Von Jasmin Pospiech 1
Sie kann endlich aufatmen

Kate Middleton: Gericht verbietet weitere Veröffentlichung der Fotos

Es sieht wohl so aus, dass Herzogin Kate diesmal den Kampf gegen die lästigen Paparazzis gewonnen hat. Denn ein französisches Gericht hat jetzt entschieden, dass die weitere Verbreitung ihrer Oben-Ohne-Fotos verboten ist. Zudem läuft schon ein Strafverfahren wegen Verletzung der Privatsphäre gegen die Klatschpresse.


 

Endlich kann sie wieder aufatmen! Denn Herzogin Kate (30) und ihr Mann Prinz William (30) haben den Kampf gegen die Paparazzi diesmal gewonnen!
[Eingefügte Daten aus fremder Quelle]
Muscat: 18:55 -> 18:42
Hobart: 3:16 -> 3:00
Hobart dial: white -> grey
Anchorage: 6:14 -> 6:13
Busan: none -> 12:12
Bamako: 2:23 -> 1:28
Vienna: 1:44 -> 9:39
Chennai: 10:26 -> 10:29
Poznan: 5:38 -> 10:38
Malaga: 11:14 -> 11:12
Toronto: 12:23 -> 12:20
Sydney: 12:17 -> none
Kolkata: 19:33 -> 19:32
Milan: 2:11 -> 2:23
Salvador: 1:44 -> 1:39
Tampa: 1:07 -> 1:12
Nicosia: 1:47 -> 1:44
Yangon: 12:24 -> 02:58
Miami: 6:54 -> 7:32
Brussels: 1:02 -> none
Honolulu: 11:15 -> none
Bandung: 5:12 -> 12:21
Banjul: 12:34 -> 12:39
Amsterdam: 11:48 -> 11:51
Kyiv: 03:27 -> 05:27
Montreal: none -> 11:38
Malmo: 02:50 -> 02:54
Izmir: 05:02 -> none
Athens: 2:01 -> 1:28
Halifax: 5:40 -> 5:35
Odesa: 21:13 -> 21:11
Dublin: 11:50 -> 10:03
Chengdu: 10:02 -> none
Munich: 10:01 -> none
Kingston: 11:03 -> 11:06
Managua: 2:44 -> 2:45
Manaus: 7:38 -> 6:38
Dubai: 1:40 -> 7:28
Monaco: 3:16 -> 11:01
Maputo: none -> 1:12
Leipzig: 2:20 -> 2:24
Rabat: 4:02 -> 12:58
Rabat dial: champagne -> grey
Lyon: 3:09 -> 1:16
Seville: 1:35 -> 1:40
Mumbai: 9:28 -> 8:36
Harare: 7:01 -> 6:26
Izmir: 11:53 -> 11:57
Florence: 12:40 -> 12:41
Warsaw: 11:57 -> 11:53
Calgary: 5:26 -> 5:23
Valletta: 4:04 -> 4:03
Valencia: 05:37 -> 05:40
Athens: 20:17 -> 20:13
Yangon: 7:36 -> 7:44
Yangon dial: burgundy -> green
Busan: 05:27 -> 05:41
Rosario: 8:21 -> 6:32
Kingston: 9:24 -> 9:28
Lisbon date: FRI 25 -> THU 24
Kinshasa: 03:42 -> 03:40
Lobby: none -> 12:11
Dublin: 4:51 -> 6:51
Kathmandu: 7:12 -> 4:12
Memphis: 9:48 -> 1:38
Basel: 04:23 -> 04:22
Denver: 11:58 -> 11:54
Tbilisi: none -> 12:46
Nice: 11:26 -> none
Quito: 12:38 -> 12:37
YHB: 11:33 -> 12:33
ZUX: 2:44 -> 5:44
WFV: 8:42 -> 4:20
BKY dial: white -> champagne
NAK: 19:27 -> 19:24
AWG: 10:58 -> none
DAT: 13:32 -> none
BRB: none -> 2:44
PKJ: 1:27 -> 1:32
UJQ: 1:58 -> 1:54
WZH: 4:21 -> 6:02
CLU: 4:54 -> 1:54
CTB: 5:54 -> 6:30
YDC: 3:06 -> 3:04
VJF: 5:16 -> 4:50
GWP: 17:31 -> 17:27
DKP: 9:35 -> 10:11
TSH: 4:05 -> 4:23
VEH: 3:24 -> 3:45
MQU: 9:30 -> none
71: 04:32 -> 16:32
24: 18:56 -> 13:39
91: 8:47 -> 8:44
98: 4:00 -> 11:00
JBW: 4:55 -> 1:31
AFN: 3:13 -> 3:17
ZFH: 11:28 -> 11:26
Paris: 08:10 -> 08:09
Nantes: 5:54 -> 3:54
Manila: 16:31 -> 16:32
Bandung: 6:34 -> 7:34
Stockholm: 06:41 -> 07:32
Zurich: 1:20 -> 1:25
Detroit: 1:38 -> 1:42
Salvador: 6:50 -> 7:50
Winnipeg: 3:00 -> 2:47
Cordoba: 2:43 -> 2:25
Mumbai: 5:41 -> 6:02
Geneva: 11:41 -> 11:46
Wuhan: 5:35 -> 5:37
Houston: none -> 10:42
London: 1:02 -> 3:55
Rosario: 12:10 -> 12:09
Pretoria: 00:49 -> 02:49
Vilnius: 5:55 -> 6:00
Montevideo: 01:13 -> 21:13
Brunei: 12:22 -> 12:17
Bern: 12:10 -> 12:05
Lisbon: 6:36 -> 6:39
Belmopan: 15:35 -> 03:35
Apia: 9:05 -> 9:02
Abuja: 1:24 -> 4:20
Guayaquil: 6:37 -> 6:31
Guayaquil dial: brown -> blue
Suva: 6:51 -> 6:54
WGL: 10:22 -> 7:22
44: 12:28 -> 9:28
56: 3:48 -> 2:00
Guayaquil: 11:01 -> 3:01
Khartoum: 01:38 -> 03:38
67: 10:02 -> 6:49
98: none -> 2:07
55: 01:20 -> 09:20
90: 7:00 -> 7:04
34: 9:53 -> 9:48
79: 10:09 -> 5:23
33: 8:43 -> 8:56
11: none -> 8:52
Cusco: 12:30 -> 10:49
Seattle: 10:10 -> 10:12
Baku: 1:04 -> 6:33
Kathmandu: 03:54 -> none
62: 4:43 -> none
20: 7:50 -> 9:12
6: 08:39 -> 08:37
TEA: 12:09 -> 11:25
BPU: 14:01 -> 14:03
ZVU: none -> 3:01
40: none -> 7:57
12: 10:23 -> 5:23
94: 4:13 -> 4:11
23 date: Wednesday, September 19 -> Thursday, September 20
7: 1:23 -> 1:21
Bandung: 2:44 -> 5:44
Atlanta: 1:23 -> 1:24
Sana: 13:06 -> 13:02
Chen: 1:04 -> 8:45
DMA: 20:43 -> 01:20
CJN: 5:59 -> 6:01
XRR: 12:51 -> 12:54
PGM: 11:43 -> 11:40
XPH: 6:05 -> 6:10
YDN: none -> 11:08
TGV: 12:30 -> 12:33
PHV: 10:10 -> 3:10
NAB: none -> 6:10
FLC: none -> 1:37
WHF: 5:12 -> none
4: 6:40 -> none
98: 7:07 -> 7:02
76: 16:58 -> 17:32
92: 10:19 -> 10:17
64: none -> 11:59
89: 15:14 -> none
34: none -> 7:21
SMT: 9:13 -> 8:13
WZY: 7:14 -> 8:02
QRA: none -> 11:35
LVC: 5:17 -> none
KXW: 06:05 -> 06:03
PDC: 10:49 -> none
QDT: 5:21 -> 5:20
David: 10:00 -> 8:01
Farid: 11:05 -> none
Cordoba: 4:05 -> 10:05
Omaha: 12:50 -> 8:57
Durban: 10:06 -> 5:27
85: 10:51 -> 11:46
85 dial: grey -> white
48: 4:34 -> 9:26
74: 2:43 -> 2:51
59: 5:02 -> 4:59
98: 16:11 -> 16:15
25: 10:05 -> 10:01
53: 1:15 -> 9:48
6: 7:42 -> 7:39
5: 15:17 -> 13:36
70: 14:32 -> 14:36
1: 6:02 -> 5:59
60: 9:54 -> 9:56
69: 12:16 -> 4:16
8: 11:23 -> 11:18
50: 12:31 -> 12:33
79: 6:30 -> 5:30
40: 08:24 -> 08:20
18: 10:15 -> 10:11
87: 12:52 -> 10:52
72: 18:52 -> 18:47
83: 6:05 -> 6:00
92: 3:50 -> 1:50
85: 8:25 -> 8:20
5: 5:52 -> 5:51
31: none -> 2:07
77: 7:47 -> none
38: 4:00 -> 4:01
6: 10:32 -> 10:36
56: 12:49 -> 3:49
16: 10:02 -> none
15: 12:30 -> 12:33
Was für ein Skandal war das doch, als das französische Boulevardblatt "The Closer" Oben-Ohne-Fotos von Kate während des Sonnenbadens aus dem Provence-Urlaub in seiner letzten Auflage druckte und damit für einen handfesten Skandal sorgte. Erst die Stripfotos von Prinz Harry (27) während einer wilden Partynacht in Las Vegas, dann der Aufblitzer von Prinz Philips bestem Stück unter seinem Kilt bei einem schottischen Event und jetzt Kates ungewollte Nackedeiurlaubsfotos. Das britische Königshaus zeigt momentan nur noch nackte Tatsachen, könnte man meinen.

Aber wenigstens konnte es jetzt endlich einen Erfolg gegen die lästige Klatschpresse erzielen. Denn ein französisches Gericht verbot nun die weitere Verbreitung der Oben-Ohne-Fotos der Herzogin. Sie sind zwar weiter in der aktuellen Auflage zu sehen und das nicht nur in Frankreich, sondern auch bereits in Italien und Irland, doch die Fotostrecke muss binnen 24 Stunden dem königlichen Paar ausgehändigt werden, ansonsten drohen dem Blatt 10.000 Euro Strafe. Dessen Anwälte rechtfertigten übrigens die Veröffentlichung der intimen Bilder mit der Begründung, die Fotos seien von einer öffentlichen Straße aus geschossen worden.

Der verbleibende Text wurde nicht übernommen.